About 9 years ago I became a Mennonite and entered into the peace church tradition. For many Mennonites the Sunday before Remembrance Day is Peace Sunday. Buttons are handed out with the slogan “to remember is to work for peace.” Some people wear them as an addition to their poppy, others as an alternative. The idea is to widen the discussion around peacemaking and who needs to be included in our remembrance. In addition to the soldiers sacrifice we remember the civilian casualties the conscientious objectors and the peace activists. We remember our dead and our “enemy’s” dead. We remember that Jesus said “blessed are the peacemakers” and “love your enemies.” We remember that not all wars happen far away. We remember civil rights champions, indigenous land defenders, and environmental protectors. We also join in because peace is not the absence of the bad stuff it is the active stepping into what should be.

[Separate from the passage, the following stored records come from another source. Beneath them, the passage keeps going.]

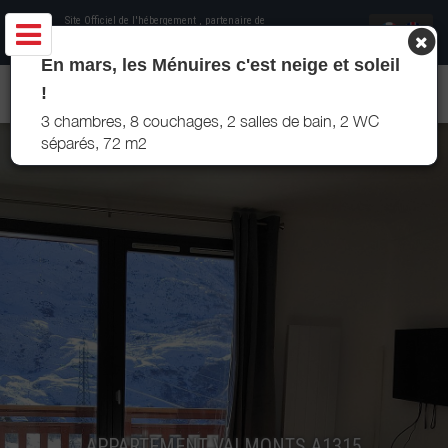
Site Officiel de l'hébergement
, partenaire de
Office de Tourisme Les Menuires
En mars, les Ménuires c'est neige et soleil
APPARTEMENT FORTIN LES MENUIRES
!
3 chambres, 8 couchages, 2 salles de bain, 2 WC
séparés, 72 m2
APPARTEMENT VALMONTS A1315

As I think about all these ideas of peace it also makes me think of the spirit of the city where I live. Something unique is happening in Hamilton, churches are working together. Ministries like GOHOP & True City have been living into a spirit of peace by putting aside the differences between churches and working together to learn from each other. This is not the norm in other communities. What is different in Hamilton?
It might be the land. Geography matters and some locations are “thin places” where there is a special connection to an aspect of the divine. In Hamilton that connection is tied to peace and sharing. Our city falls under the “dish with one spoon” wampum agreement. This “wampum was created to bind the Nations of the Haudenosaunee Confederacy to the Great Law of Peace. The Dish represents the shared land, while One Spoon reinforces the idea of sharing and peace.” (McMaster Land Acknowledgements Guide)
Churches and Christians who wonder why they have found this spiritual resonance with sharing and peace have tapped into the legacy of the land they live on. The Creator has been whispering a spirit of peace here for a long time. Now there is still a lot of work to do (especially in the area of truth & reconciliation) but that is where all these narratives come together because “to remember is to work for peace!”